[PERFORM] High cost of ... where ... not in (select ...)

2009-06-16 Thread Aaron Turner
I'm trying to figure out how to optimize this query (yes, I ran vacuum/analyze):

musecurity=# explain DELETE FROM muapp.pcap_store WHERE pcap_storeid
NOT IN (SELECT pcap_storeid FROM muapp.pcap_store_log);
 QUERY PLAN

 Seq Scan on pcap_store  (cost=4008.22..348521303.54 rows=106532 width=6)
   Filter: (NOT (subplan))
   SubPlan
 -  Materialize  (cost=4008.22..6765.98 rows=205475 width=4)
   -  Seq Scan on pcap_store_log  (cost=0.00..3099.75
rows=205475 width=4)
(5 rows)

musecurity=# \d muapp.pcap_store
   Table muapp.pcap_store
  Column   |  Type  |
  Modifiers
---++-
 pcap_storeid  | integer| not null default
nextval('muapp.pcap_store_pcap_storeid_seq'::regclass)
 filename  | character varying(255) |
 test_run_dutid| integer| default 0
 userid| integer| not null default 0
 analysis_recordid | bigint |
 io_xml| character varying(255) |
Indexes:
pcap_store_pkey PRIMARY KEY, btree (pcap_storeid)
Foreign-key constraints:
pcap_store_analysis_recordid_fkey FOREIGN KEY
(analysis_recordid) REFERENCES muapp.analysis(recordid) ON DELETE
CASCADE
pcap_store_test_run_dutid_fkey FOREIGN KEY (test_run_dutid)
REFERENCES muapp.test_run_dut(test_run_dutid) ON DELETE CASCADE
pcap_store_userid_fkey FOREIGN KEY (userid) REFERENCES
mucore.user(recordid) ON DELETE CASCADE

As you see, the sequence scan on pcap_store is killing me, even though
there appears to be a perfectly good index.  Is there a better way
construct this query?

Thanks,
Aaron

-- 
Aaron Turner
http://synfin.net/
http://tcpreplay.synfin.net/ - Pcap editing and replay tools for Unix  Windows
Those who would give up essential Liberty, to purchase a little temporary
Safety, deserve neither Liberty nor Safety.
-- Benjamin Franklin

-- 
Sent via pgsql-performance mailing list (pgsql-performance@postgresql.org)
To make changes to your subscription:
http://www.postgresql.org/mailpref/pgsql-performance


Re: [PERFORM] High cost of ... where ... not in (select ...)

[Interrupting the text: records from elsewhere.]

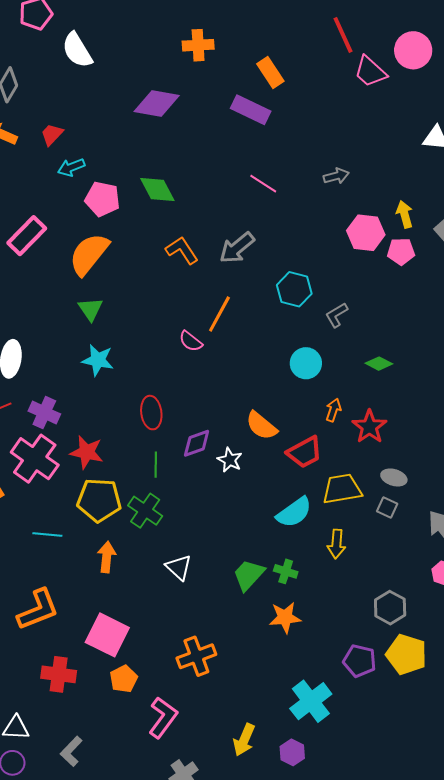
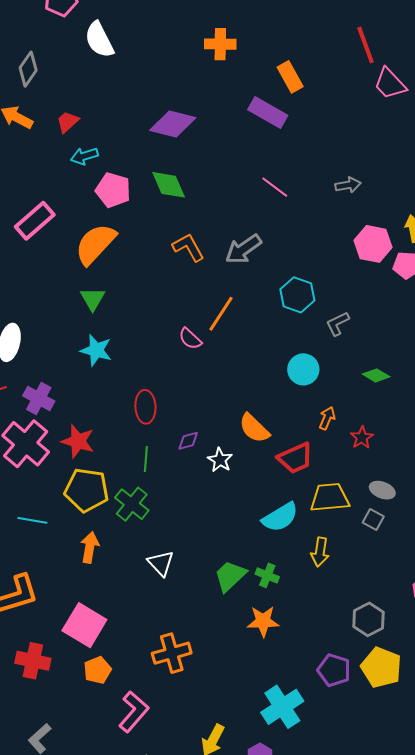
purple diamond: (157, 104) -> (173, 124), moved
red star: (369, 427) -> (362, 438), size x0.7
purple diamond: (197, 443) -> (188, 441), size x0.7

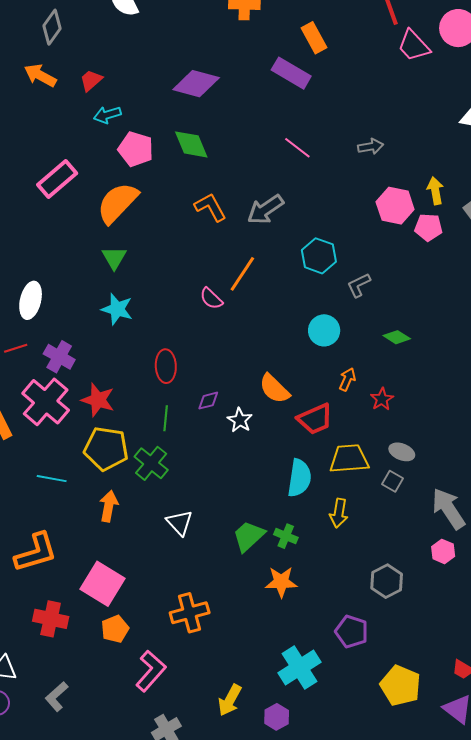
cyan semicircle: (280, 517) -> (299, 478), turned -51
yellow pentagon: (381, 667) -> (400, 686), moved

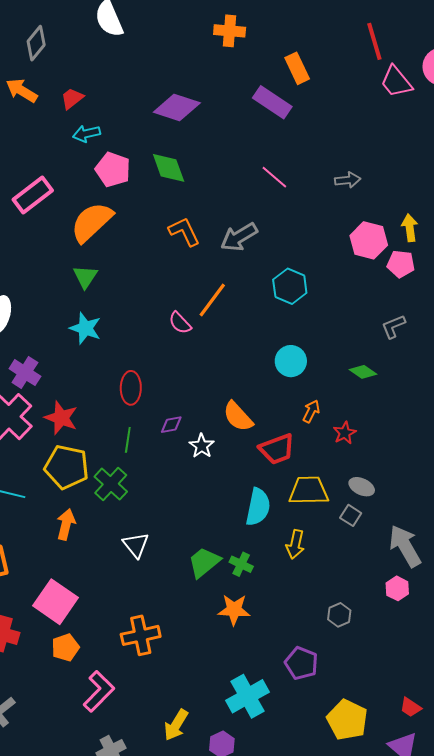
gray L-shape: (359, 285) -> (393, 326), moved
gray hexagon: (387, 581) -> (339, 615), size x0.7

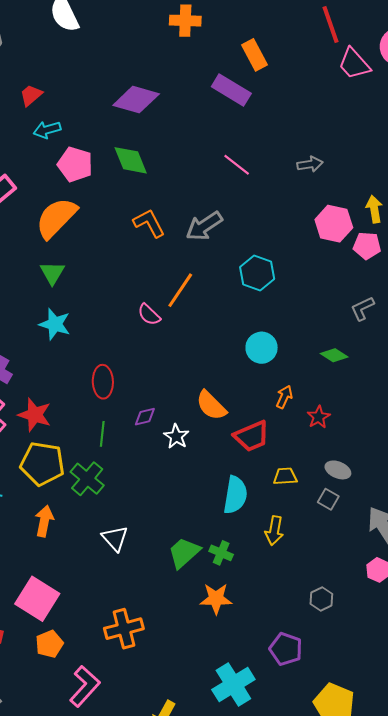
yellow trapezoid: (309, 491) -> (285, 476), size x0.6

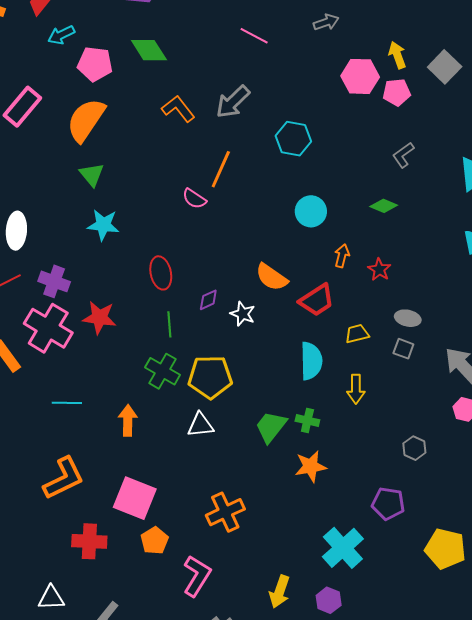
yellow pentagon: (42, 464) -> (210, 377), moved
white triangle: (115, 538) -> (200, 425), turned -44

2009-06-16 Thread Alvaro Herrera
Aaron Turner escribió:
 I'm trying to figure out how to optimize this query (yes, I ran 
 vacuum/analyze):
 
 musecurity=# explain DELETE FROM muapp.pcap_store WHERE pcap_storeid
 NOT IN (SELECT pcap_storeid FROM muapp.pcap_store_log);

What PG version is this?


-- 
Alvaro Herrerahttp://www.CommandPrompt.com/
The PostgreSQL Company - Command Prompt, Inc.

-- 
Sent via pgsql-performance mailing list (pgsql-performance@postgresql.org)
To make changes to your subscription:
http://www.postgresql.org/mailpref/pgsql-performance


Re: [PERFORM] High cost of ... where ... not in (select ...)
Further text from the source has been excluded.